Alike binge drinking, binge eating is also not good for health, says a study.
But the scientists say binge eating affects men and women differently. Obese men who overeat that their female counterpart are more likely to have elevated cholesterol and high blood pressure, says the study.
According to the scientists, binge eating disorder is defined as repeated consumption of large quantities of food in a short period of time without some other compensatory activity like vomiting.
People with binge eating disorder also report feeling of a loss of control over their eating habits, says the researchers.
According to Tomoko Udo, lead author of the study, men are often misrepresented in the study of obesity and binge eating.
“People used to think binge eating was less common in men than women,” she said.
The researchers carried study on 190 people of which 141 were women and another 49 were men. The participants were seeking treatment for obesity and binge eating disorder in a primary care setting.
Even after adjusting for race and body mass index, men were three times as likely to meet the criteria for metabolic syndrome, a condition that increases the risk of cardiovascular disease.

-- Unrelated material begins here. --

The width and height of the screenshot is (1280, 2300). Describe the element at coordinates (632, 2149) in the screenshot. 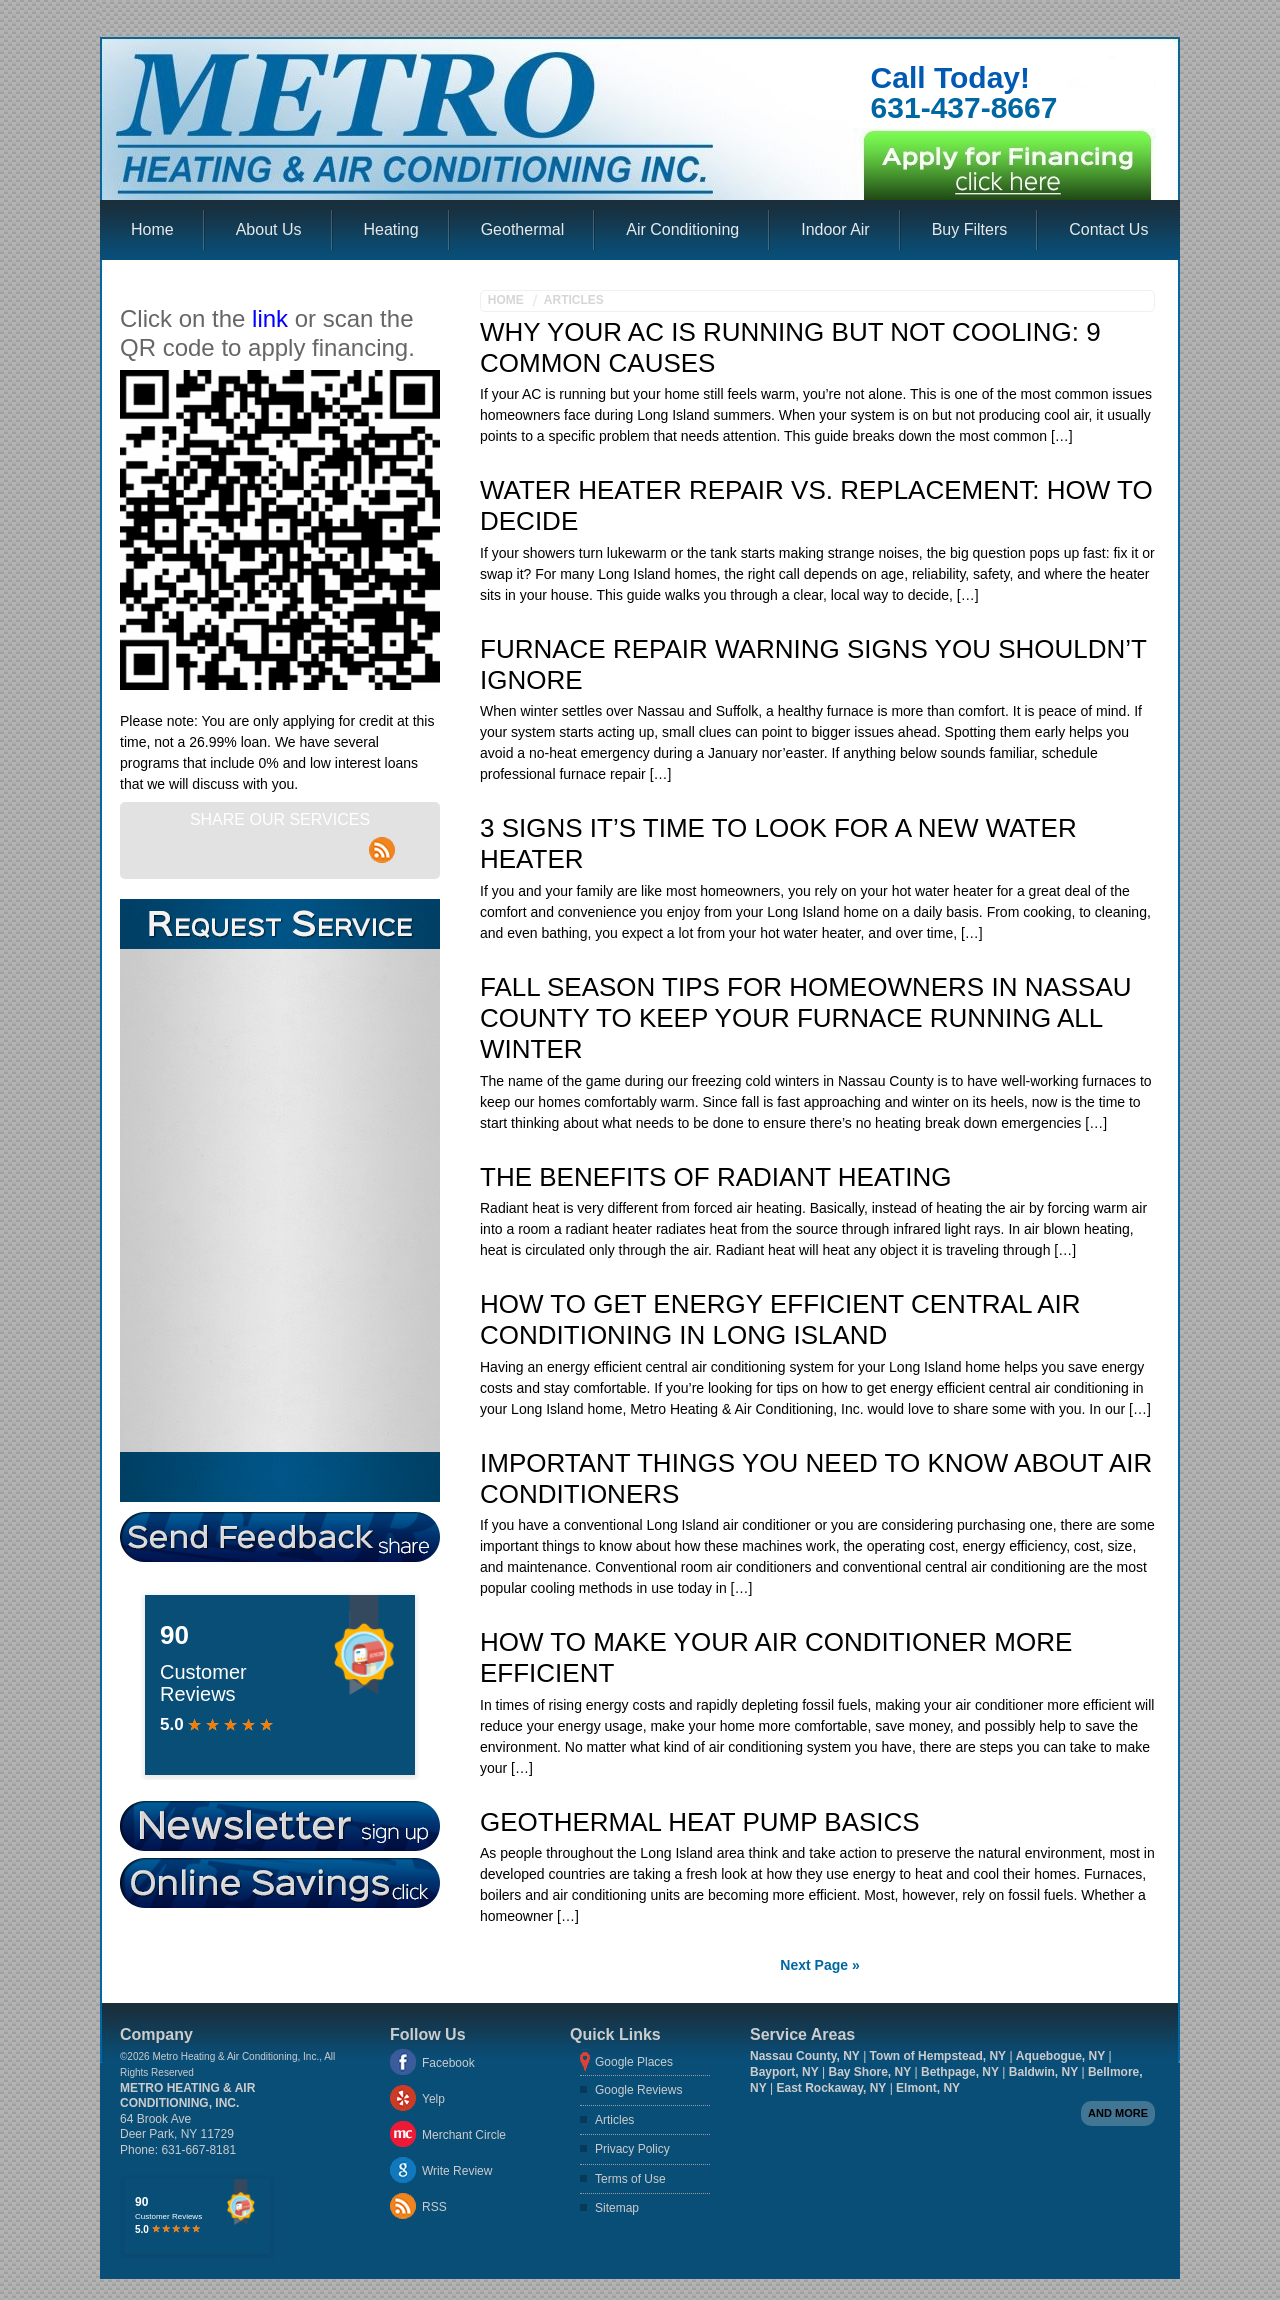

The study group consisted of people who sought help with their weight, which may have a bearing on the higher incidence of metabolic syndrome seen in men, Udo said.
The study found few psychological differences between men and women with binge eating disorder.
Women were found more likely than men to become overweight earlier and to attempt dieting earlier and men were more likely to say that they engaged in strenuous physical activity in an attempt to lose weight.
The study was published in the journal General Hospital Psychiatry.